→ **Problem requirements**:
State the number of lines in the entries below where the string "Angle" occurs, and omit everything else.

........

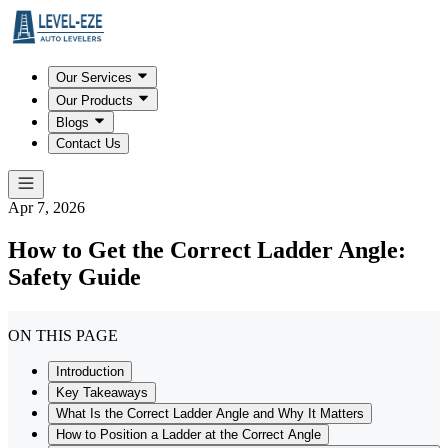
Our Services
Our Products
Blogs
Contact Us
Apr 7, 2026
How to Get the Correct Ladder Angle:
Safety Guide
ON THIS PAGE
Introduction
Key Takeaways
What Is the Correct Ladder Angle and Why It Matters
How to Position a Ladder at the Correct Angle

........

→ **Output**:
3